Mercredi, lors d’un débat contradictoire avec Lord Monckton dans l’émission télévisée américaine de Jesse Ventura « Conspiracy theory », Santer est passé aux aveux. Lord Monckton, détracteur de la théorie du réchauffement climatique anthropogénique, l’accuse : « Santer a réécrit les conclusions des scientifiques après qu’ils aient envoyés leur version finale, dans laquelle il était écrit à cinq reprises qu’il n’existe aucun impact identifiable de l’activité humaine sur les températures globales. J’ai vu cette copie. Mais Santer a révisé cette version et y a substitué sa propre conclusion, qui est resté celle du GIEC depuis lors. »

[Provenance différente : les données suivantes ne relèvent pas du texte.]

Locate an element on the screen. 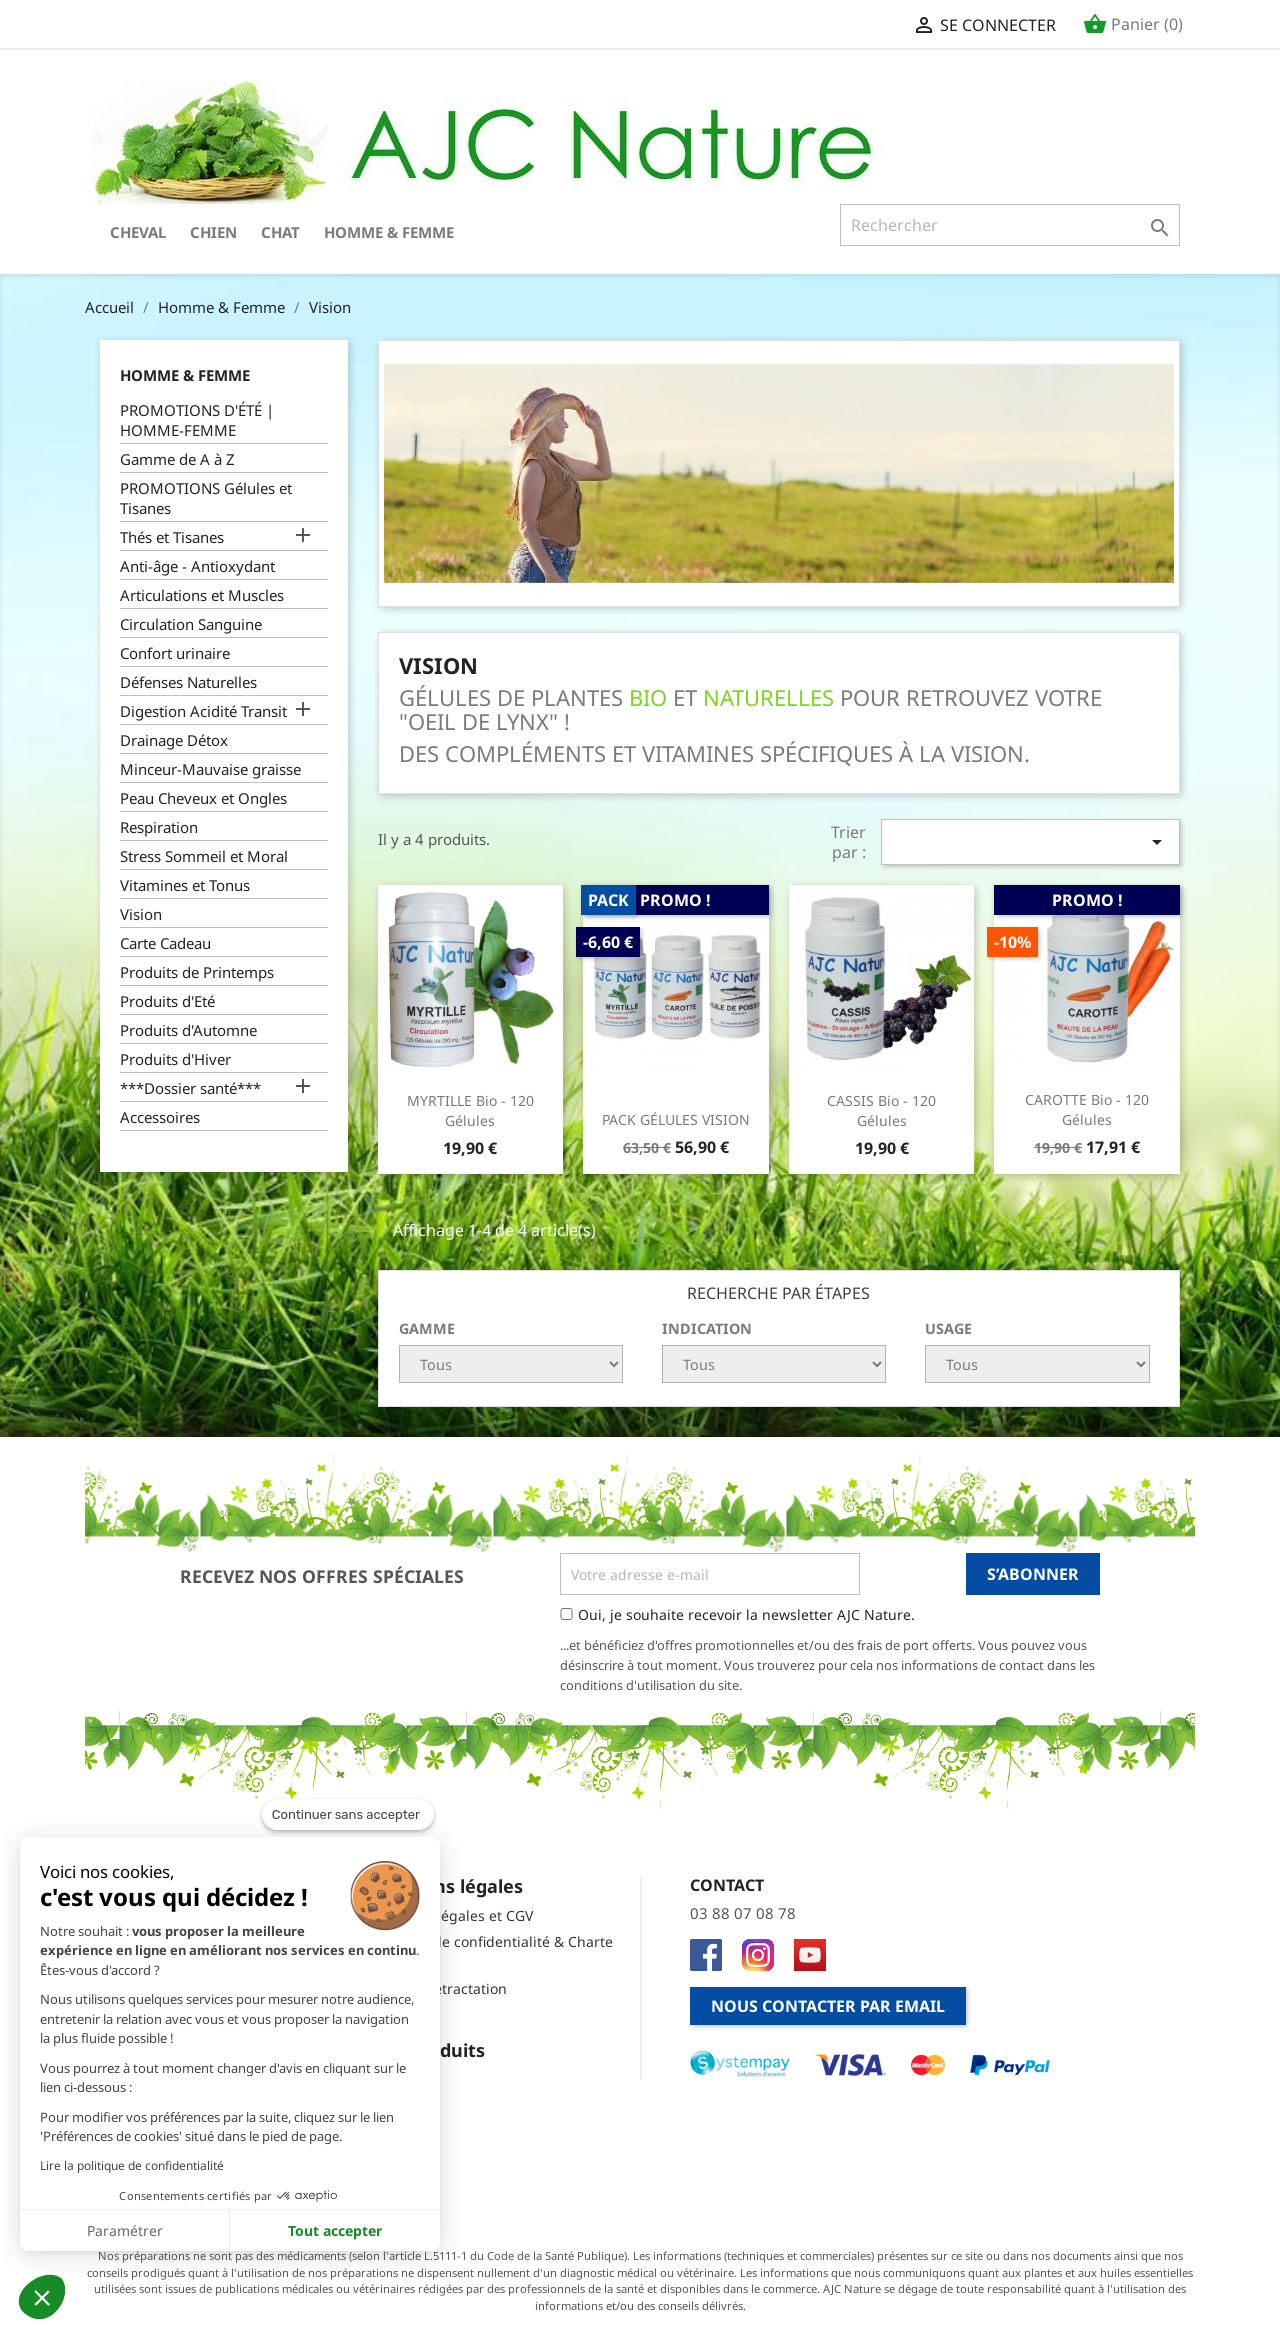 The width and height of the screenshot is (1280, 2331). Produits d'Hiver is located at coordinates (175, 1059).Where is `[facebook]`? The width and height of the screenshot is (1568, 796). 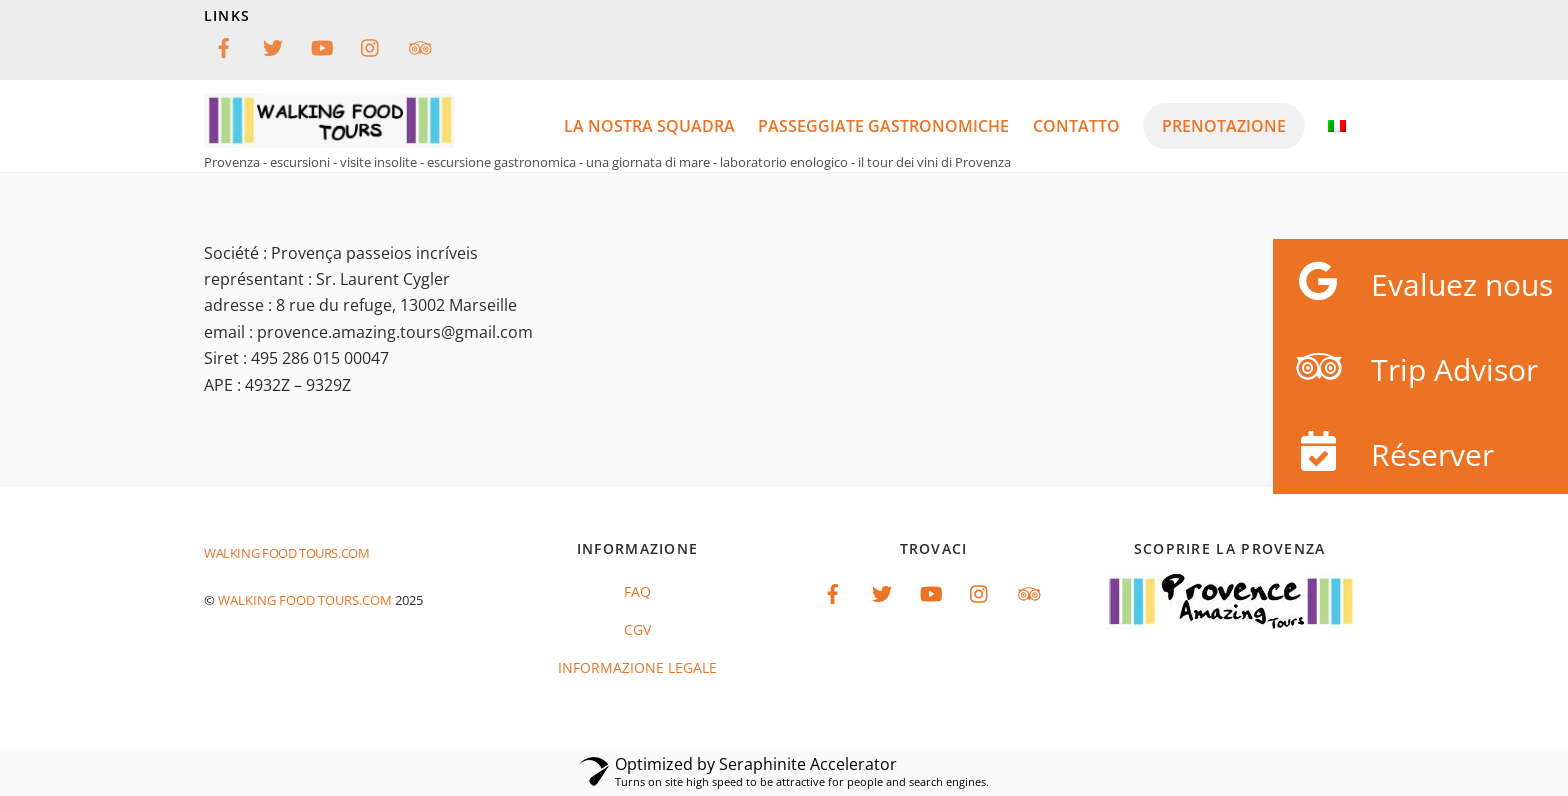
[facebook] is located at coordinates (224, 45). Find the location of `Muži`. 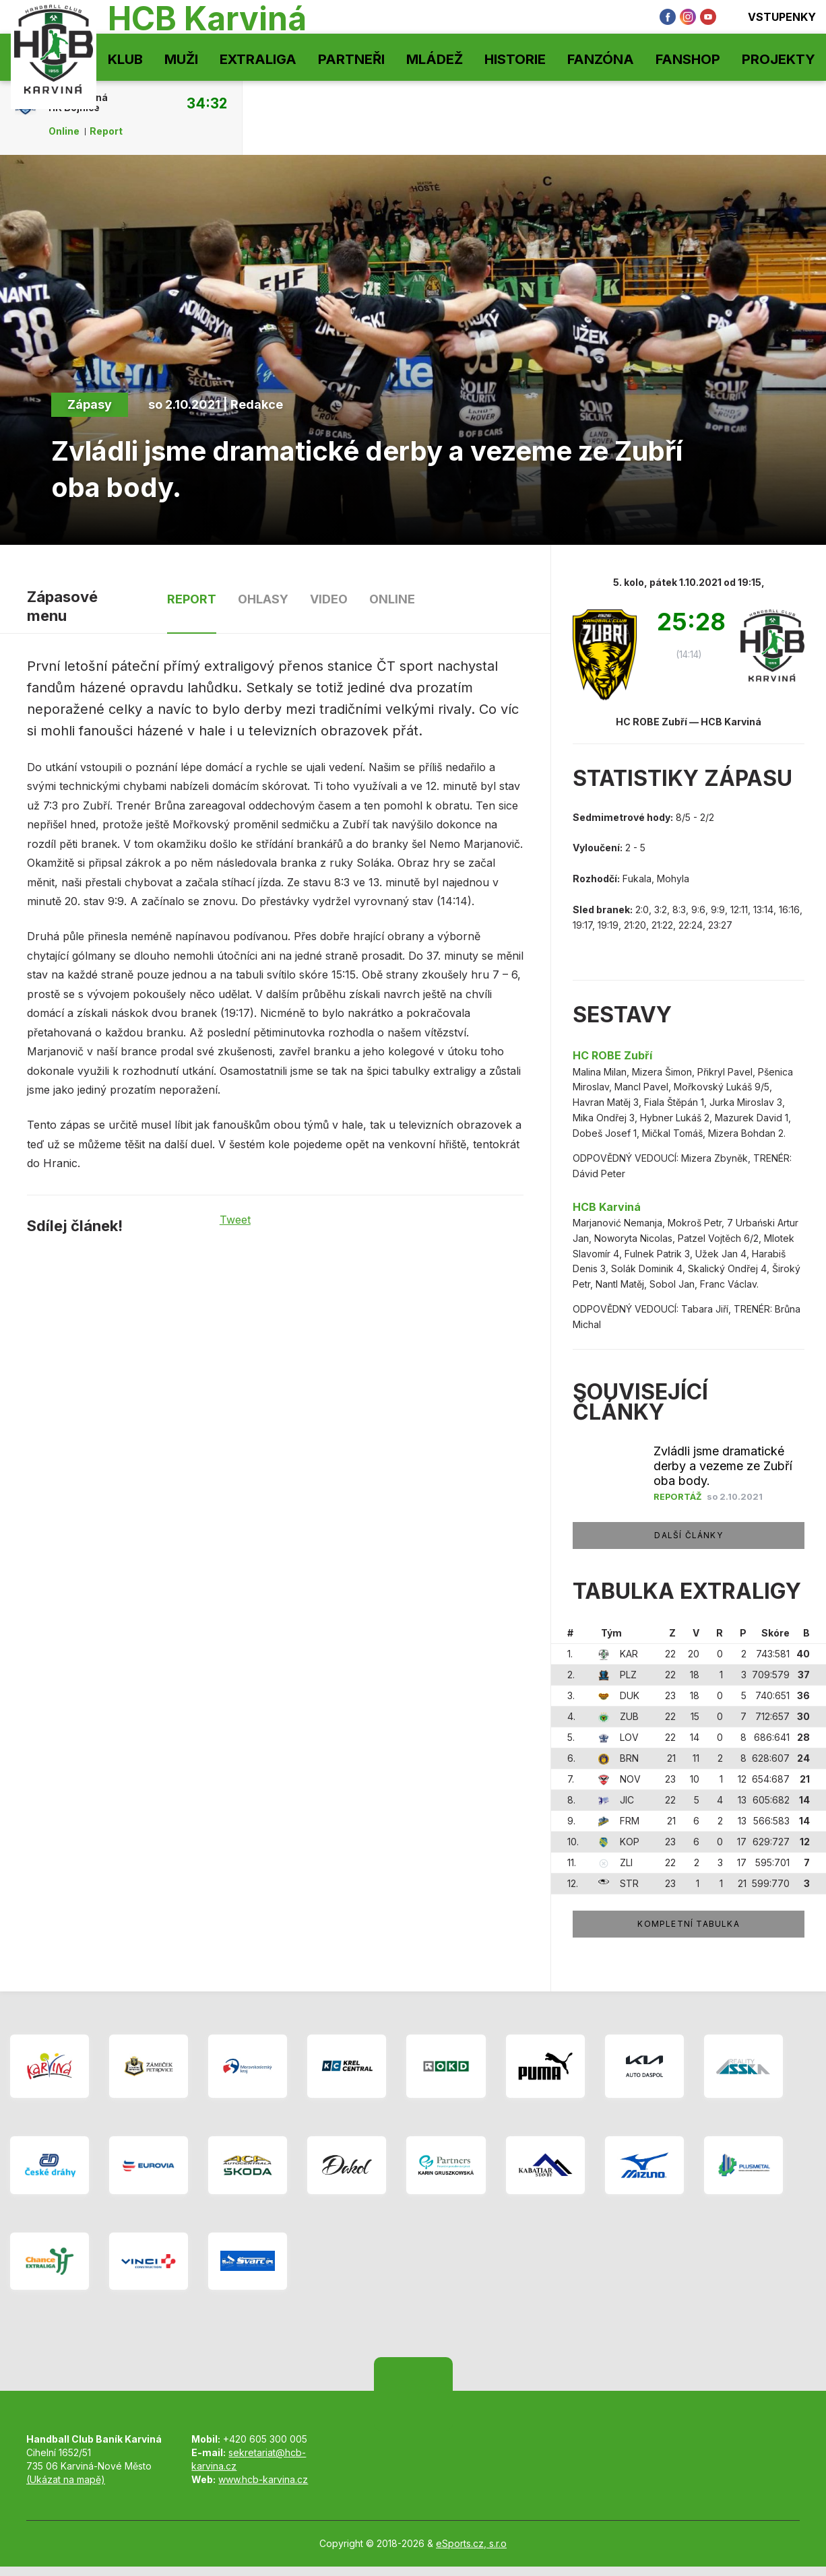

C’est alors que Santer a reconnu les faits : « Lord Monckton parle de suppressions dans ce chapitre, et il y en a bien eu ; nous avons abandonné le résumé conclusif pour que le chapitre soit cohérent avec le reste du rapport. »

C’est la première fois que Ben Santer reconnaît avoir supprimer ces informations d’une importance capitale, d’autant que ce rapport, censé résumer les vues des scientifiques, était destiné aux décideurs politiques… Santer est également impliqué dans les échanges de courriels au coeur du Climategate qui visaient à masquer le refroidissement climatique et a détruire le travail de leurs détracteurs.